Problem to work on: Every line from the one containing "Контроллеры, блоки/модули управления" to the end of the records below should be returned exactly; pictures are to be dropped.

START Data shown

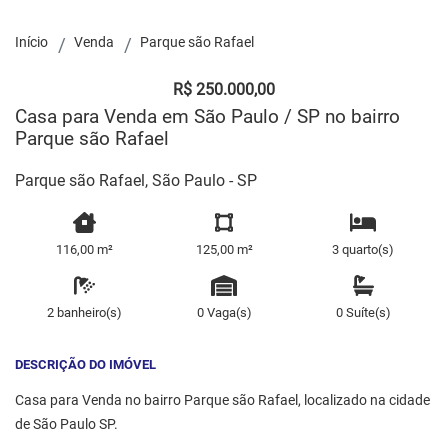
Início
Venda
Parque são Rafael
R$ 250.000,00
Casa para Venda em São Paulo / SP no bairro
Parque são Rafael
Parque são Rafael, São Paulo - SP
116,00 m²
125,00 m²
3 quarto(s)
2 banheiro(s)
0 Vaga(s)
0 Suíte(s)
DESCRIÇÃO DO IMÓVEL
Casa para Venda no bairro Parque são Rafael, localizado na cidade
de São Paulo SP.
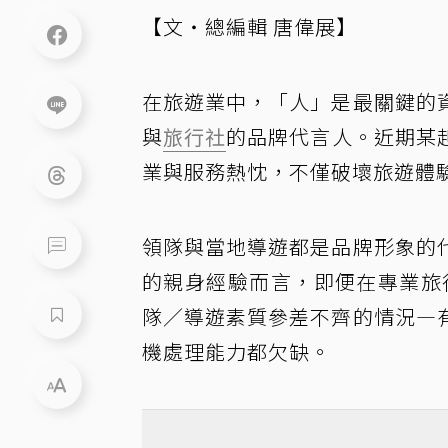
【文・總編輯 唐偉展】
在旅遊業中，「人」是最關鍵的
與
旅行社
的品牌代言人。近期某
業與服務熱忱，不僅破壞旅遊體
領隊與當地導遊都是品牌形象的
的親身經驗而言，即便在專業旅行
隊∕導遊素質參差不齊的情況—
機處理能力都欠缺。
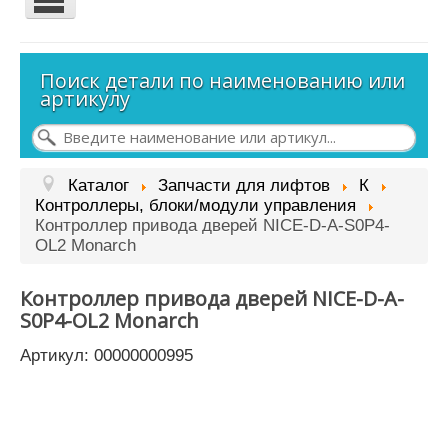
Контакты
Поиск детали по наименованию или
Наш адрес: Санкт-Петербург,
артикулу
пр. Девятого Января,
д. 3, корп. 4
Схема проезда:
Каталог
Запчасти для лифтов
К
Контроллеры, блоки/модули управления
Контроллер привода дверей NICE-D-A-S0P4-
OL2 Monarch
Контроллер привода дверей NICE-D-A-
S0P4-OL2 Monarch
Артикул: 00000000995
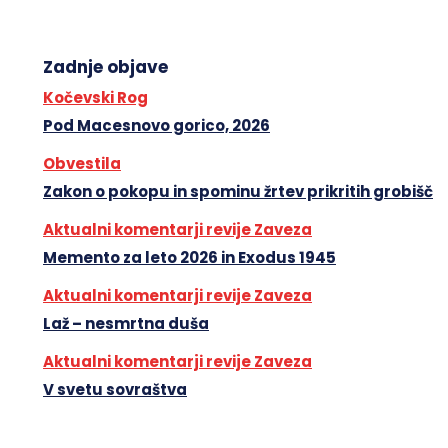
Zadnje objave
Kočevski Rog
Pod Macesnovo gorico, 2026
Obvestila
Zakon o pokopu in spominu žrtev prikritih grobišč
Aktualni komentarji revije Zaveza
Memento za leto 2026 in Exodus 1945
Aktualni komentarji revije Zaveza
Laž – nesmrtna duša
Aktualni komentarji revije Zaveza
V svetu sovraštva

END Data shown

Exercise output:
Контроллеры, блоки/модули управления
Контроллер привода дверей NICE-D-A-S0P4-
OL2 Monarch
Контроллер привода дверей NICE-D-A-
S0P4-OL2 Monarch
Артикул: 00000000995
Zadnje objave
Kočevski Rog
Pod Macesnovo gorico, 2026
Obvestila
Zakon o pokopu in spominu žrtev prikritih grobišč
Aktualni komentarji revije Zaveza
Memento za leto 2026 in Exodus 1945
Aktualni komentarji revije Zaveza
Laž – nesmrtna duša
Aktualni komentarji revije Zaveza
V svetu sovraštva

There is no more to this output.